Marotz Clarisse, Morton James T, Navarro Perris, Coker Joanna, Belda-Ferre Pedro, Knight Rob, Zengler Karsten
Department of Pediatrics, University of California, San Diego, La Jolla, California, USA.
Center for Computational Biology, Flatiron Institute, Simons Foundation, New York, New York, USA.
mSystems. 2021 Feb 16;6(1):e01182-20. doi: 10.1128/mSystems.01182-20.

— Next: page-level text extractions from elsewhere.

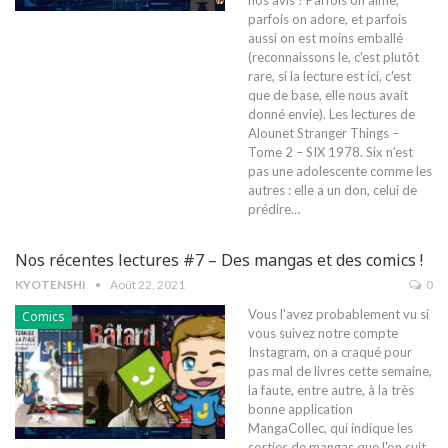
parfois on adore, et parfois
aussi on est moins emballé
(reconnaissons le, c'est plutôt
rare, si la lecture est ici, c'est
que de base, elle nous avait
donné envie). Les lectures de
Alounet Stranger Things –
Tome 2 – SIX 1978. Six n’est
pas une adolescente comme les
autres : elle a un don, celui de
prédire…
Nos récentes lectures #7 – Des mangas et des comics !
KYOTENSHI
Août 22, 2021
0
Vous l'avez probablement vu si
Comics
vous suivez notre compte
Instagram, on a craqué pour
pas mal de livres cette semaine,
la faute, entre autre, à la très
bonne application
MangaCollec, qui indique les
sorties de mangas que l'on suit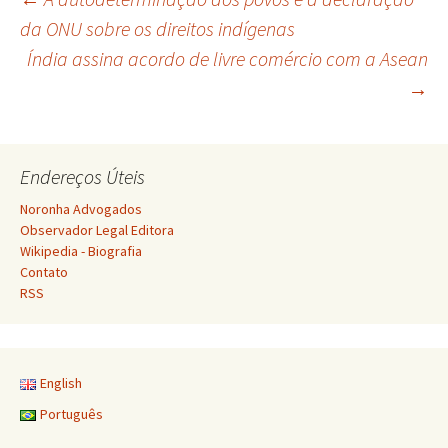
Navegação
da ONU sobre os direitos indígenas
Índia assina acordo de livre comércio com a Asean
de
→
posts
Endereços Úteis
Noronha Advogados
Observador Legal Editora
Wikipedia - Biografia
Contato
RSS
English
Português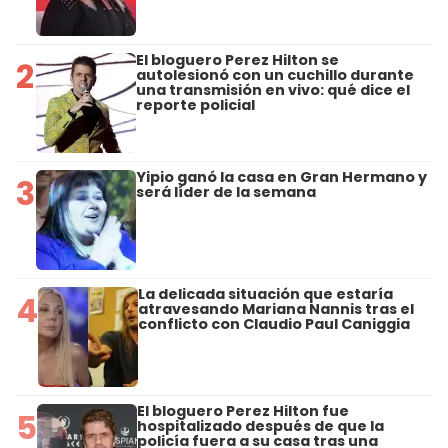
El bloguero Perez Hilton se
2
autolesionó con un cuchillo durante
una transmisión en vivo: qué dice el
reporte policial
Yipio ganó la casa en Gran Hermano y
3
será líder de la semana
La delicada situación que estaría
4
atravesando Mariana Nannis tras el
conflicto con Claudio Paul Caniggia
El bloguero Perez Hilton fue
5
hospitalizado después de que la
policía fuera a su casa tras una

Evaluating microbial community composition through next-generation sequencing has become increasingly accessible. However, metagenomic sequencing data sets provide researchers with only a snapshot of a dynamic ecosystem and do not provide information about the total microbial number, or load, of a sample. Additionally, DNA can be detected long after a microorganism is dead, making it unsafe to assume that all microbial sequences detected in a community came from living organisms. By combining relic DNA removal by propidium monoazide (PMA) with microbial quantification with flow cytometry, we present a novel workflow to quantify live microbial load in parallel with metagenomic sequencing. We applied this method to unstimulated saliva samples, which can easily be collected longitudinally and standardized by passive collection time. We found that the number of live microorganisms detected in saliva was inversely correlated with salivary flow rate and fluctuated by an order of magnitude throughout the day in healthy individuals. In an acute perturbation experiment, alcohol-free mouthwash resulted in a massive decrease in live bacteria, which would have been missed if we did not consider dead cell signal. While removing relic DNA from saliva samples did not greatly impact the microbial composition, it did increase our resolution among samples collected over time. These results provide novel insight into the dynamic nature of host-associated microbiomes and underline the importance of applying scale-invariant tools in the analysis of next-generation sequencing data sets. Human microbiomes are dynamic ecosystems often composed of hundreds of unique microbial taxa. To detect fluctuations over time in the human oral microbiome, we developed a novel workflow to quantify live microbial cells with flow cytometry in parallel with next-generation sequencing, and applied this method to over 150 unstimulated, timed saliva samples. Microbial load was inversely correlated with salivary flow rate and fluctuated by an order of magnitude within a single participant throughout the day. Removing relic DNA improved our ability to distinguish samples over time and revealed that the percentage of sequenced bacteria in a given saliva sample that are alive can range from nearly 0% up to 100% throughout a typical day. These findings highlight the dynamic ecosystem of the human oral microbiome and the benefit of removing relic DNA signals in longitudinal microbiome study designs.
通过下一代测序评估微生物群落组成变得越来越容易实现。然而,宏基因组测序数据集仅为研究人员提供了一个动态生态系统的快照,并未提供有关样本中微生物总数或载量的信息。此外,在微生物死亡很长时间后仍可检测到DNA,因此不能安全地假定在一个群落中检测到的所有微生物序列都来自活生物体。通过将单叠氮丙锭(PMA)去除残留DNA与流式细胞术进行微生物定量相结合,我们提出了一种新颖的工作流程,可与宏基因组测序并行定量活微生物载量。我们将此方法应用于未刺激的唾液样本,这类样本易于纵向收集,并可通过被动收集时间进行标准化。我们发现,在健康个体中,唾液中检测到的活微生物数量与唾液流速呈负相关,并且在一天中波动幅度达一个数量级。在一项急性扰动实验中,不含酒精的漱口水导致活细菌大量减少,如果我们不考虑死细胞信号,这一情况就会被遗漏。虽然从唾液样本中去除残留DNA对微生物组成影响不大,但确实提高了我们对随时间收集的样本之间的分辨能力。这些结果为宿主相关微生物群的动态性质提供了新的见解,并强调了在分析下一代测序数据集时应用尺度不变工具的重要性。人类微生物群是动态生态系统,通常由数百种独特的微生物分类群组成。为了检测人类口腔微生物群随时间的波动,我们开发了一种新颖的工作流程,可通过流式细胞术与下一代测序并行定量活微生物细胞,并将此方法应用于150多个未刺激的定时唾液样本。微生物载量与唾液流速呈负相关,并且在单个参与者的一天内波动幅度达一个数量级。去除残留DNA提高了我们随时间区分样本的能力,并揭示了在典型的一天中,给定唾液样本中存活的已测序细菌百分比可从近0%到100%不等。这些发现突出了人类口腔微生物群的动态生态系统以及在纵向微生物群研究设计中去除残留DNA信号的益处。